How to Implement SCD Type 2 in a Data Warehouse
When a customer moves to a new city or a product changes category, a well-designed Data Warehouse does not overwrite the old value: it keeps the full history, so that reports about the past stay correct. The most common technique to achieve this is called SCD Type 2 (Slowly Changing Dimension), and it is simpler than it looks. Below you will build a customer dimension that records every version of every customer over time, using only SQL.
Prerequisites
- Access to a relational database or Data Warehouse (SQL Server, Azure SQL, PostgreSQL, Snowflake…).
- Basic SQL knowledge:
CREATE TABLE,INSERTandUPDATE. - A source (staging) table with the current snapshot of customers, here called
staging_cliente.
Step 1: Understand what changes in an SCD Type 2
A dimension stores the descriptive attributes of an entity — for example a customer's name and city. Imagine customer number 1 moves from Porto to Lisbon. In an SCD Type 1 you replace 'Porto' with 'Lisbon' and lose the previous information; any report about the past becomes wrong. In an SCD Type 2 you create a new row for the new city and keep the old row intact, marking the period during which each version was valid.

To do this you need three control columns: a start date (valido_de), an end date (valido_ate) and a flag for the current version (atual).
Step 2: Create the dimension table
Besides the customer attributes, the table has a surrogate key that identifies each version, and the business key cliente_id, which repeats across the several versions of the same customer. The surrogate key matters because it is what the fact tables will point to: this way each sale is linked to exactly the version of the customer that existed on the sale date.
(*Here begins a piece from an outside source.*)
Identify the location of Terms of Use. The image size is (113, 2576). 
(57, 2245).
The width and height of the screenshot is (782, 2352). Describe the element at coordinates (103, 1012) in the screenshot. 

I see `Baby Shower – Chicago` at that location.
CREATE TABLE dim_cliente (
cliente_sk INT IDENTITY(1,1) PRIMARY KEY,
cliente_id INT NOT NULL,
nome VARCHAR(100) NOT NULL,
cidade VARCHAR(100) NOT NULL,
valido_de DATE NOT NULL,
valido_ate DATE NULL,
atual BIT NOT NULL
);
The validity interval is half-open: it goes from valido_de (inclusive) to valido_ate (exclusive). The current version has valido_ate set to NULL and atual = 1.
Step 3: Run the initial load
On the first run, every customer comes in as the current version. Run this step only once, to bootstrap the dimension from staging.
INSERT INTO dim_cliente (cliente_id, nome, cidade, valido_de, valido_ate, atual)
SELECT cliente_id, nome, cidade, CAST(GETDATE() AS DATE), NULL, 1
FROM staging_cliente;
Step 4: Close the versions that changed
From here on, steps 4 and 5 form the recurring load, the one you run on every update. First we close the current version of the customers whose name or city changed: we fill in the end date and set atual to 0.
UPDATE d
SET d.valido_ate = CAST(GETDATE() AS DATE),
d.atual = 0
FROM dim_cliente d
JOIN staging_cliente s ON s.cliente_id = d.cliente_id
WHERE d.atual = 1
AND (s.nome <> d.nome OR s.cidade <> d.cidade);
If any attribute allows NULL values, wrap the comparison with ISNULL (or COALESCE) so that changes to and from NULL are detected too.
Step 5: Insert the new version
Now we insert a new row for two cases: the customers we just closed in the previous step and brand-new customers. Both have one thing in common — right now they have no row with atual = 1. The LEFT JOIN finds exactly those.
INSERT INTO dim_cliente (cliente_id, nome, cidade, valido_de, valido_ate, atual)
SELECT s.cliente_id, s.nome, s.cidade, CAST(GETDATE() AS DATE), NULL, 1
FROM staging_cliente s
LEFT JOIN dim_cliente d
ON d.cliente_id = s.cliente_id AND d.atual = 1
WHERE d.cliente_id IS NULL;
Check the result
Query the history of a customer that changed city. You should see two rows: the old one with atual = 0 and a filled-in end date, and the new one with atual = 1 and a NULL end date.
SELECT cliente_id, nome, cidade, valido_de, valido_ate, atual
FROM dim_cliente
WHERE cliente_id = 1
ORDER BY valido_de;
Also run a sanity check: each customer can only have one current version. The following query should return no rows.
SELECT cliente_id, COUNT(*) AS versoes_atuais
FROM dim_cliente
WHERE atual = 1
GROUP BY cliente_id
HAVING COUNT(*) > 1;
Conclusion
With these five steps you have a dimension that never loses history and that answers questions like 'which city was this customer in when they made the purchase'. The next step is to automate steps 4 and 5 in a scheduled procedure and, when the dimension has many attributes, to compare a hash of the columns instead of field by field, to keep the code shorter. Which of the dimensions in your model would benefit most from keeping history?